AOMORI – Japanese vessels left a port in northern Japan on Tuesday to catch around 30 minke whales in the northwestern Pacific, a whaling group and the Fisheries Agency said.
The vessels plan to conduct what the government refers to as research whaling, between 50 to 90 kilometers off the Sanriku coast.
The whaling will continue until mid-August so that the stomach contents of the catch can be analyzed and the gathered data used to manage marine resources, according to the agency and the Association for Community-Based Whaling.
A pair of vessels left the port of Hachinohe, Aomori Prefecture, in the morning.
“We aim to collect scientific data to be able to begin commercial whaling again,” said Yoshifumi Kai, the association’s representative, at a ceremony marking the ships’ departure.
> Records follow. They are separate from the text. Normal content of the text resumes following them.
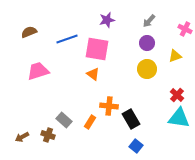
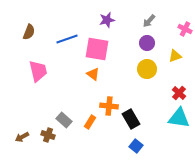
brown semicircle: rotated 133 degrees clockwise
pink trapezoid: rotated 95 degrees clockwise
red cross: moved 2 px right, 2 px up
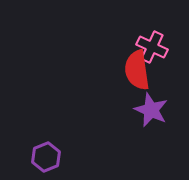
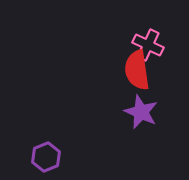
pink cross: moved 4 px left, 2 px up
purple star: moved 10 px left, 2 px down
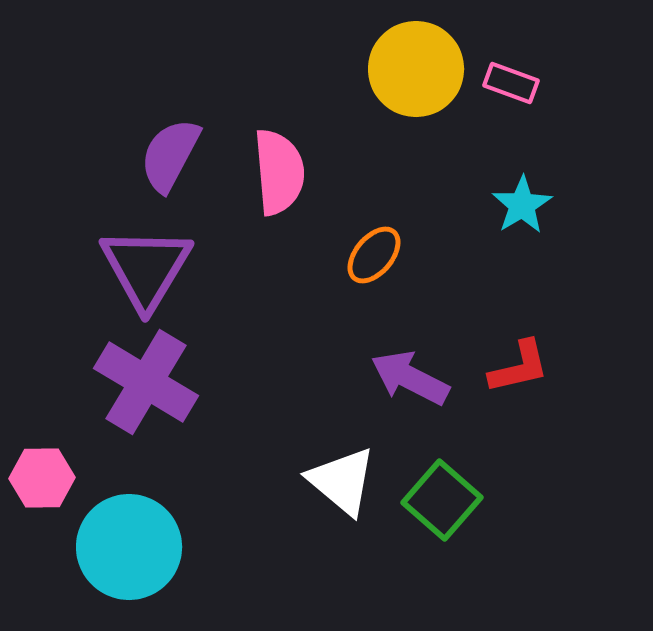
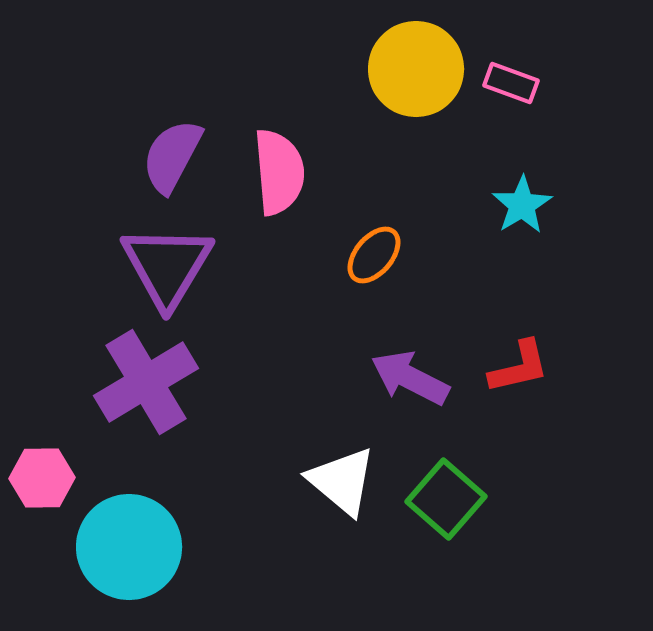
purple semicircle: moved 2 px right, 1 px down
purple triangle: moved 21 px right, 2 px up
purple cross: rotated 28 degrees clockwise
green square: moved 4 px right, 1 px up
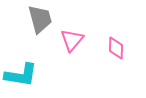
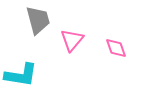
gray trapezoid: moved 2 px left, 1 px down
pink diamond: rotated 20 degrees counterclockwise
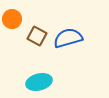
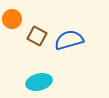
blue semicircle: moved 1 px right, 2 px down
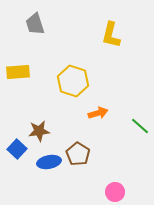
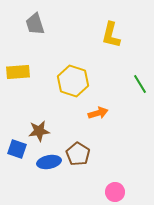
green line: moved 42 px up; rotated 18 degrees clockwise
blue square: rotated 24 degrees counterclockwise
In May, the agency submitted to the International Whaling Commission Japan’s plan to catch a total of 170 minke whales per year in the northwest Pacific, with 47 caught so far in June and July.
The maximum number of whales to be caught in the Pacific coastal region, which includes the area off the Sanriku coast, has been set at 80 annually.
Previously Japan conducted coastal research whaling in the region from the port of Ayukawa in Ishinomaki in neighboring Miyagi Prefecture and the port of Kushiro in Hokkaido. But it has expanded its research area from the current fiscal year to conduct detailed research.
The next phase of whaling in the region will be launched out of Kushiro in the fall.